The Bank of England's Governor, Mark Carney, defended his flagship forward guidance policy yesterday and said the Bank's job was to prevent the recovery turning into another "false dawn".
Since the Bank pledged a month ago to hold down interest rates at 0.5 per cent until 2016, financial markets have reacted with apparent scepticism, with traders bringing forward their expected date for the next rate rise to early 2015 or even late 2014.
But giving testimony to the Commons Treasury Select Committee, Mr Carney denied forward guidance had been ineffective, pointing to its influence beyond the City of London. "My experience in talking to businesses, our experience in terms of surveys of household expectations have been that the message has been understood," he said.

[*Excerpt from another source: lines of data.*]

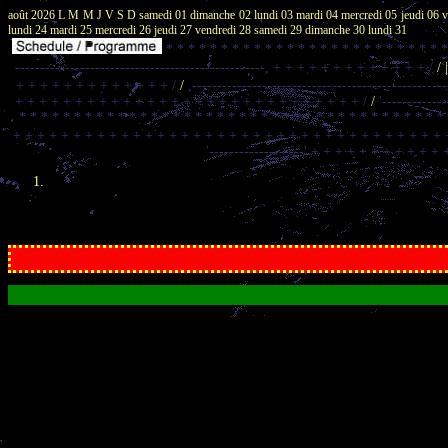
août 2026
L M M J V S D
samedi 01
dimanche 02
lundi 03
mardi 04
mercredi 05
jeudi 06
v
lundi 24
mardi 25
mercredi 26
jeudi 27
vendredi 28
samedi 29
dimanche 30
lundi 31
* * * * * * * * * * * * * * * * * * * * * * * * * 
--------------------------------------------------,
+ + + + + + + + + + + + + /
/ 
+ + + + + + + + + + + + + /
/
,--------------------------------------------------
+ + + + + + + + + + + + + + + + + + + + + + + + + + + + + /
/
'------------
* * * * * * * * * * * * * * * * * * * * * * * * * * * * * * * * * * * * * * *
+ + + + + + + + + + + + + + + + + + + + + + + + + + + + + + + + + + + + 
'-------------------'
+ + + + + + + + + + + 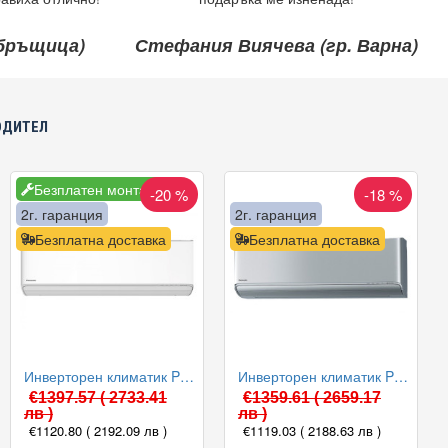
ебръщица)
Стефания Виячева (гр. Варна)
ОДИТЕЛ
Безплатен монтаж
-20 %
-18 %
2г. гаранция
2г. гаранция
Безплатна доставка
Безплатна доставка
Инверторен климатик Panasonic CS-Z25ZKEW/CU-Z25ZKE ETHEREA 2023, 9000 BTU, Клас A+++
Инверторен климатик Panasonic CS-XZ35ZKEW/CU-Z35ZKE ETHEREA 2023, 12000 BTU, Клас A+++
€1397.57
( 2733.41
€1359.61
( 2659.17
лв )
лв )
€1120.80
( 2192.09 лв )
€1119.03
( 2188.63 лв )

The Canadian rebutted the suggestions by MPs that the policy was difficult to understand and said that forward guidance was supporting growth. "By making policy more effective, we make it more stimulative and reinforce the recovery," he added.
Traders have priced in a more rapid interest rate rise partly in response to economic surveys pointing to accelerating GDP growth in the third quarter of 2013. Mr Carney told the committee recent signs of a more rapid recovery were welcome but said that "we shouldn't be satisfied", pointing out that the economy was still below its output levels of five years ago. "Our job is to make sure it is not another false dawn that we saw a few years earlier, and to make sure that as soon as possible this economy reaches a form of sustained velocity", he said.
Mr Carney also repeated his pledge that if the recovery falters the Bank would consider injecting more monetary stimulus.